◆ **Work item**
Excluding pictures, reproduce word for word the lines from the one containing "Identify the location" through the end of the material below.

◆ **Data provided**
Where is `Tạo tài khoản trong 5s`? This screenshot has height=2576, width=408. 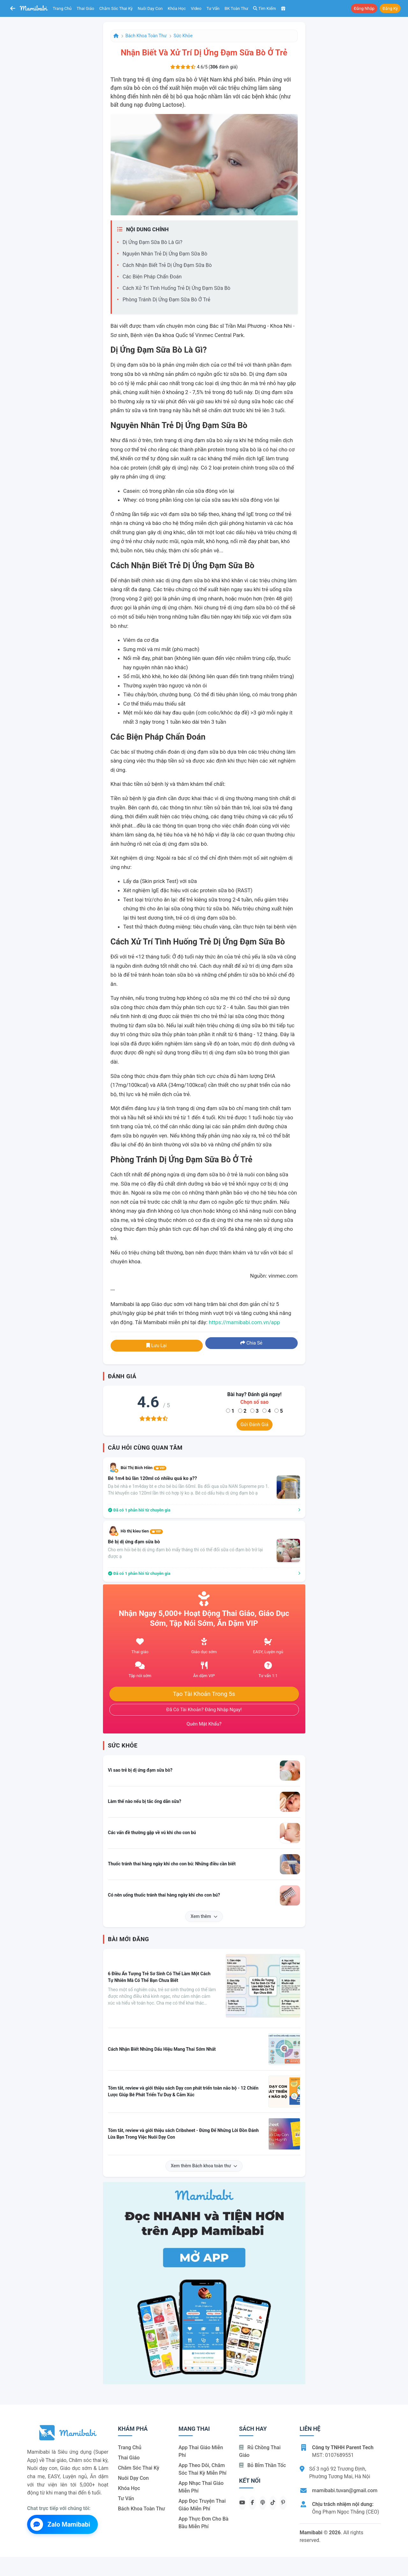 Tạo tài khoản trong 5s is located at coordinates (204, 1693).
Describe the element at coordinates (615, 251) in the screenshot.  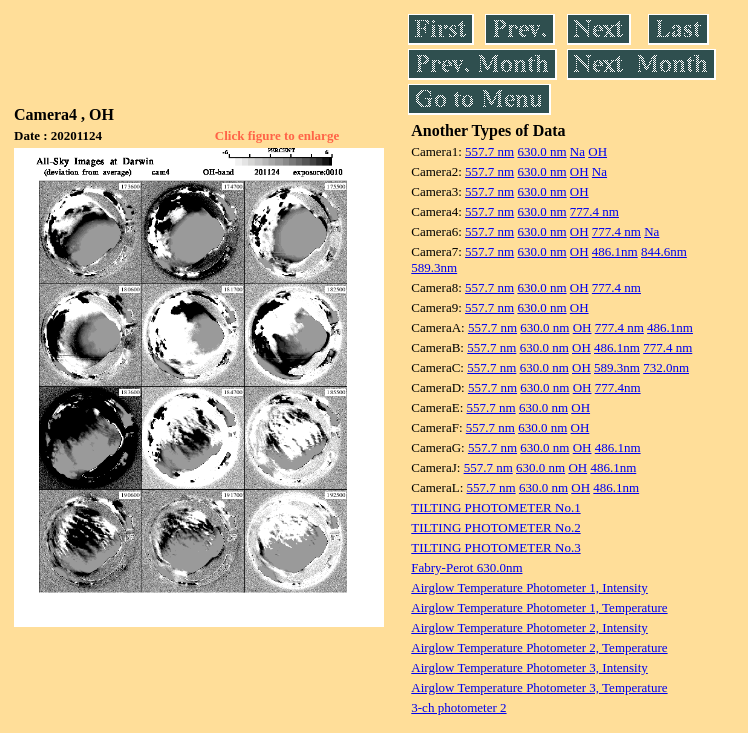
I see `486.1nm` at that location.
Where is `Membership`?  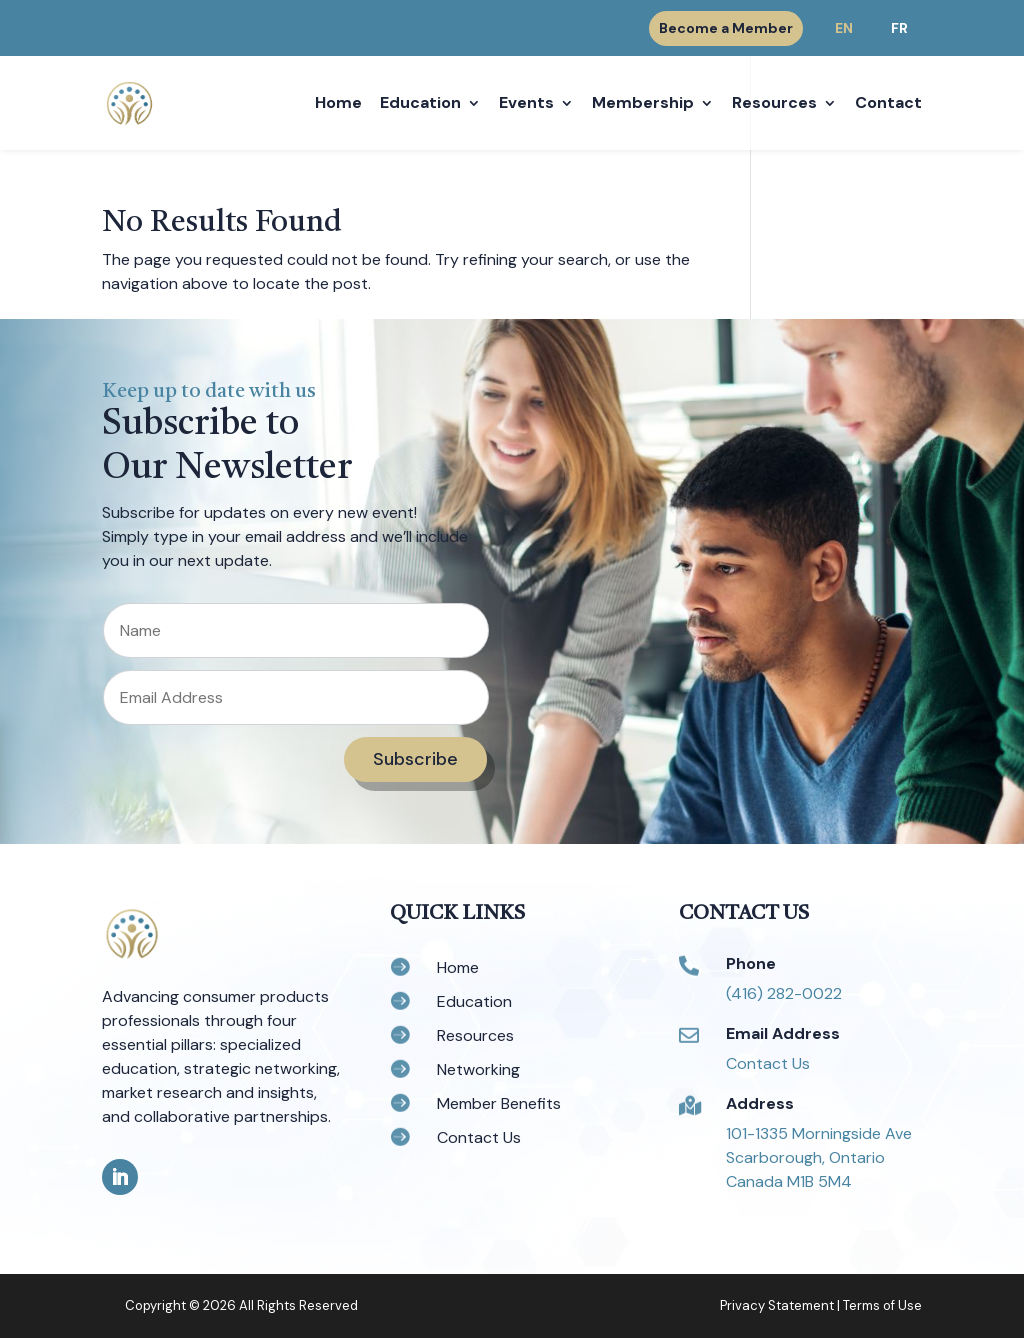
Membership is located at coordinates (643, 104).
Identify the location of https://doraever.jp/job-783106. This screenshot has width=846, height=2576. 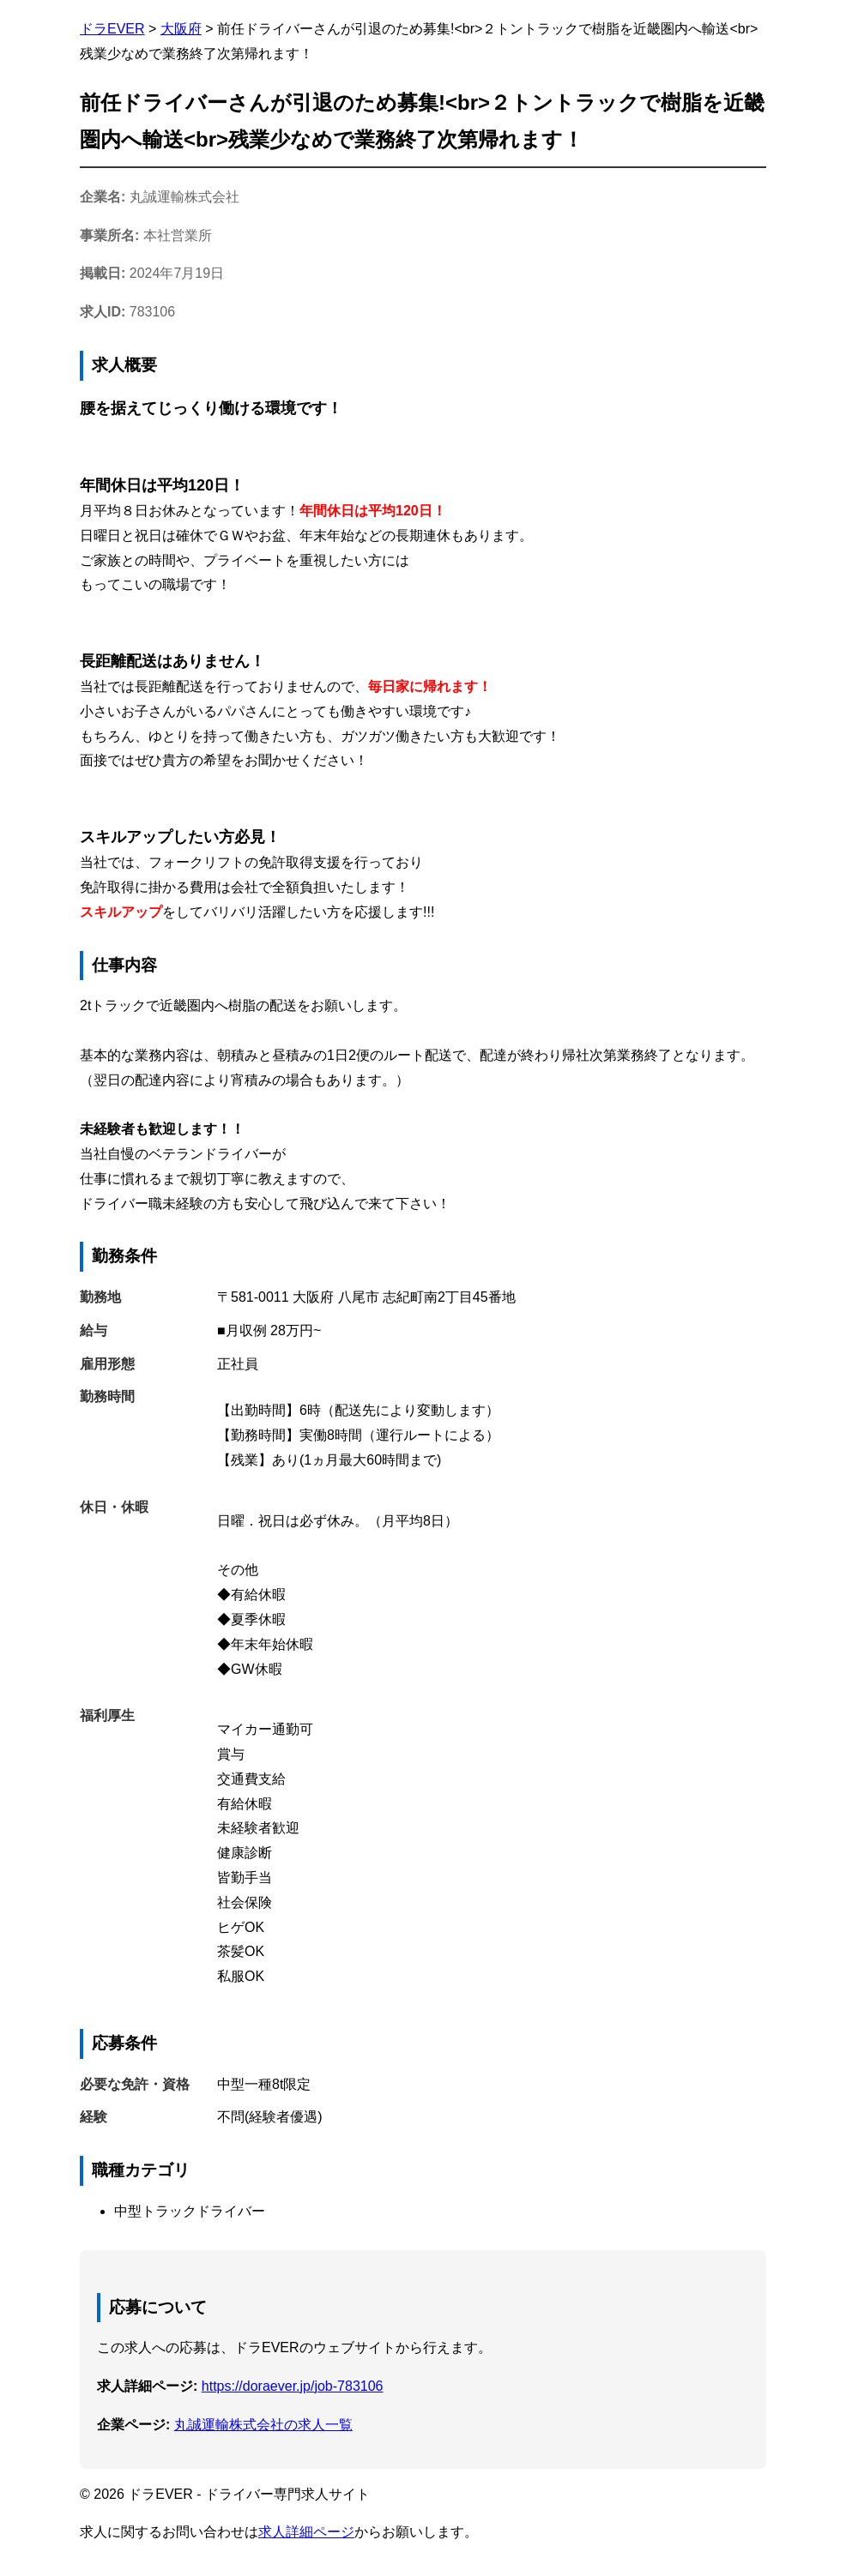
(293, 2386).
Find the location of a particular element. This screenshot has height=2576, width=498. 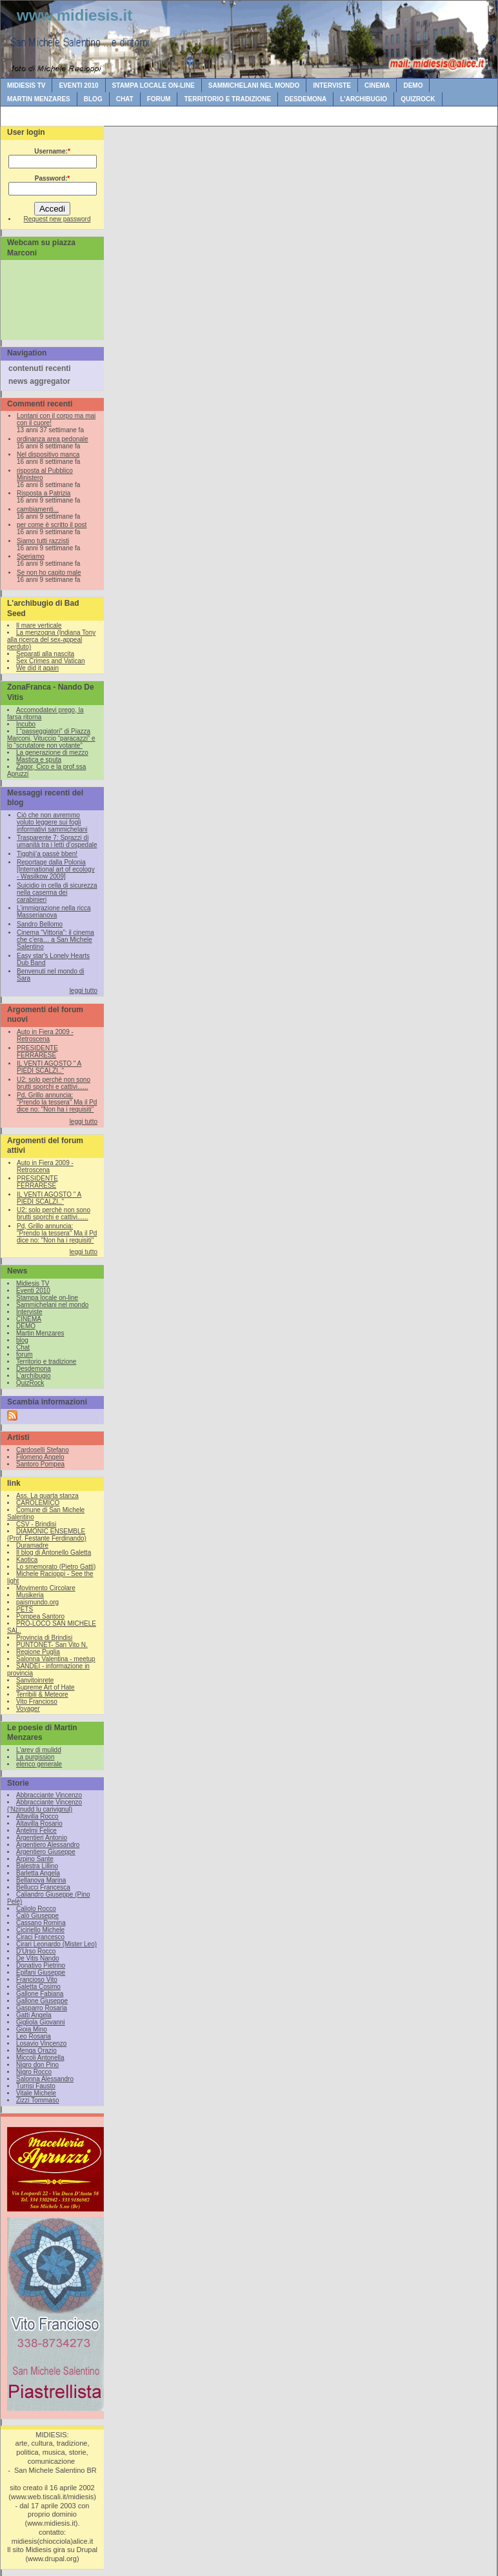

◆ **Reply to the exercise**
Identify the location of https://doraever.jp/job-783106. This screenshot has width=846, height=2576. 
(293, 2386).
Find the location of a particular element. This screenshot has height=2576, width=498. 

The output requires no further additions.